§ **TASK OBJECTIVE**
The answer must be an exact copy of the lines from the one containing "You are a GUI" through the last line of the records, with no pictures.

[Stored records]
-------

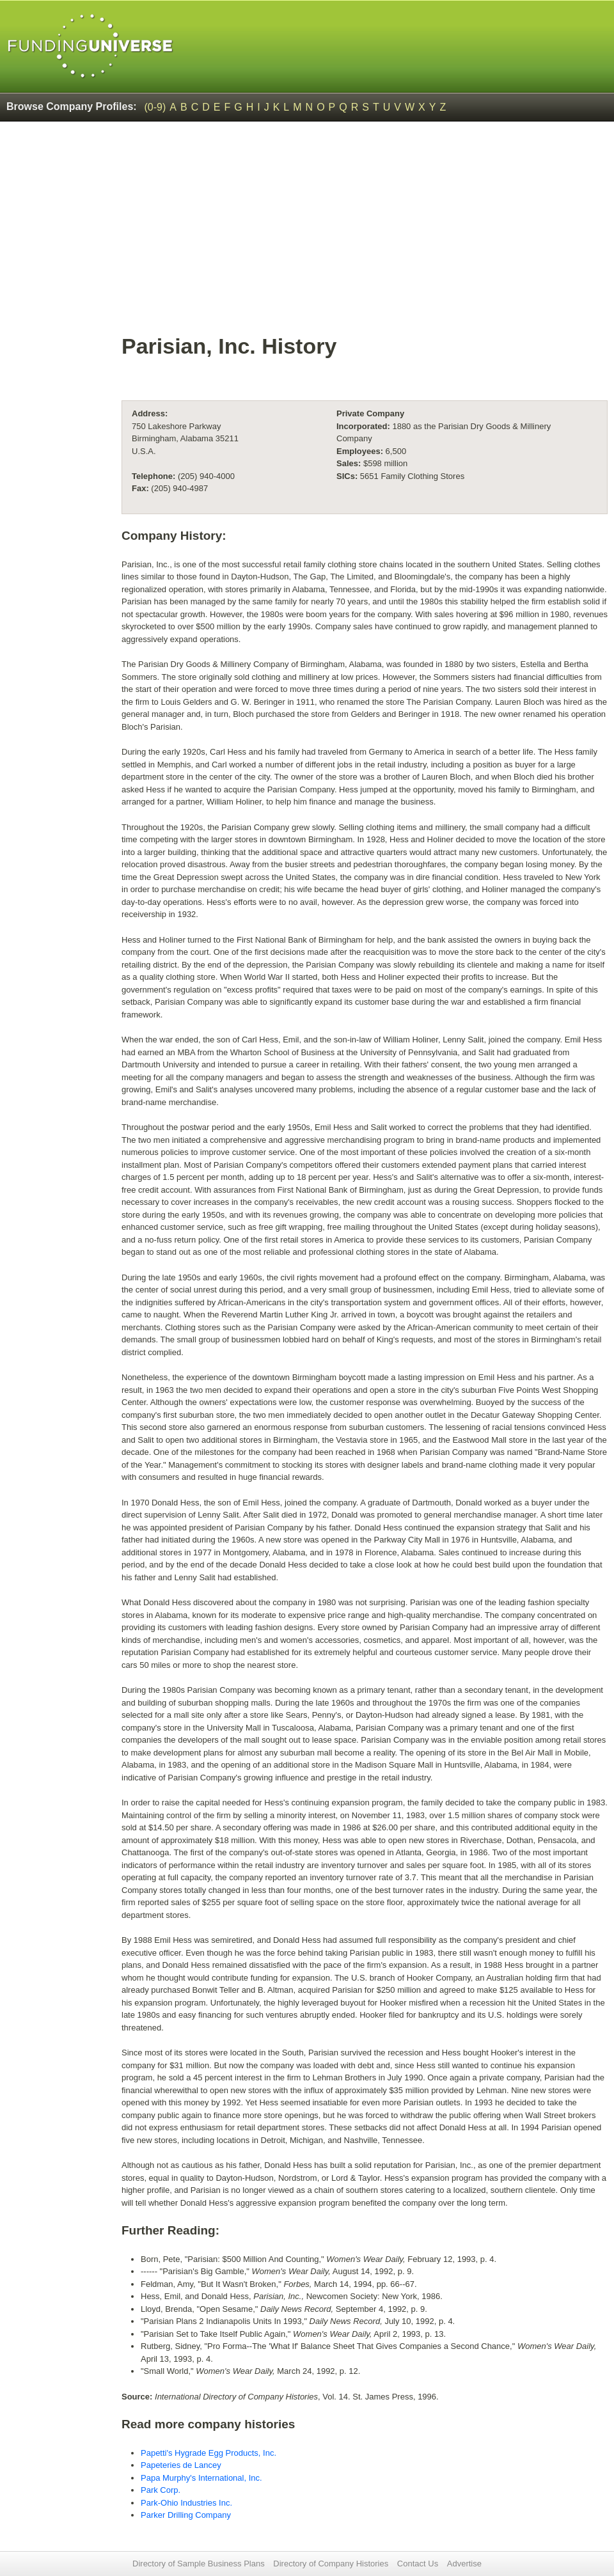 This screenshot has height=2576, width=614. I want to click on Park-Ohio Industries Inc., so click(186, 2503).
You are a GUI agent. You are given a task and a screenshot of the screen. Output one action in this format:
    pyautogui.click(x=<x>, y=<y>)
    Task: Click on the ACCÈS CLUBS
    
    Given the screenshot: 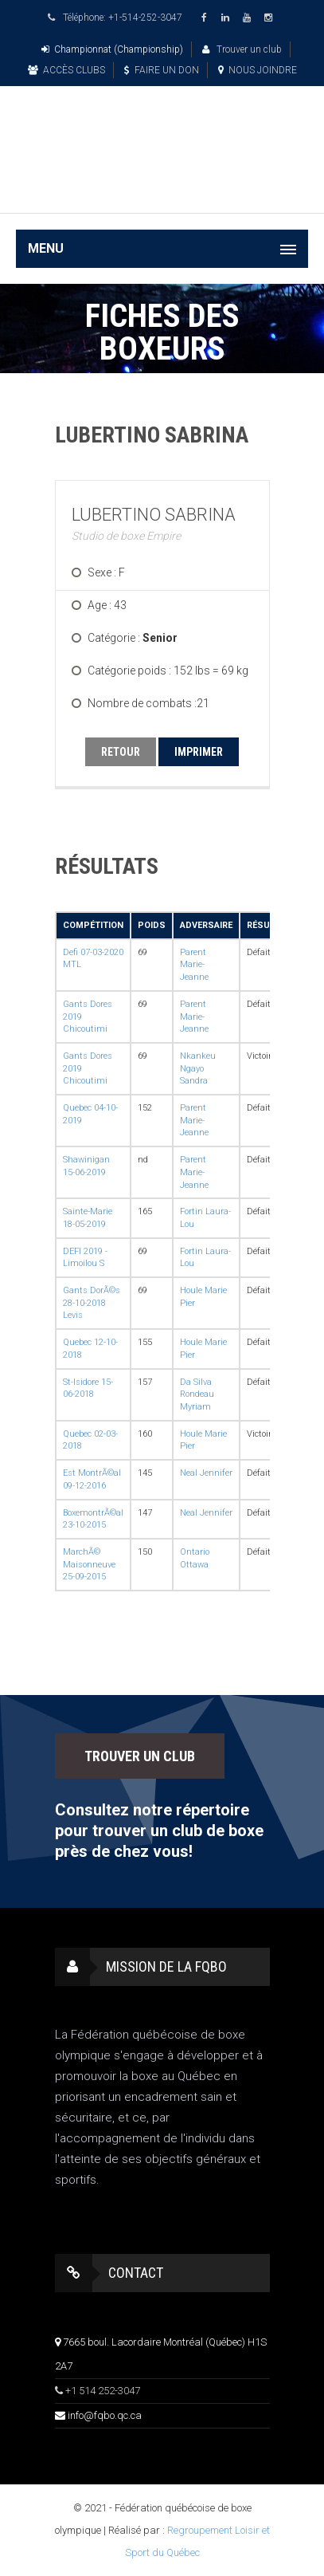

-------

§ **YOUR RESPONSE**
You are a GUI agent. You are given a task and a screenshot of the screen. Output one action in this format:
    pyautogui.click(x=<x>, y=<y>)
    Task: Click on the ACCÈS CLUBS
    
    Given the screenshot: 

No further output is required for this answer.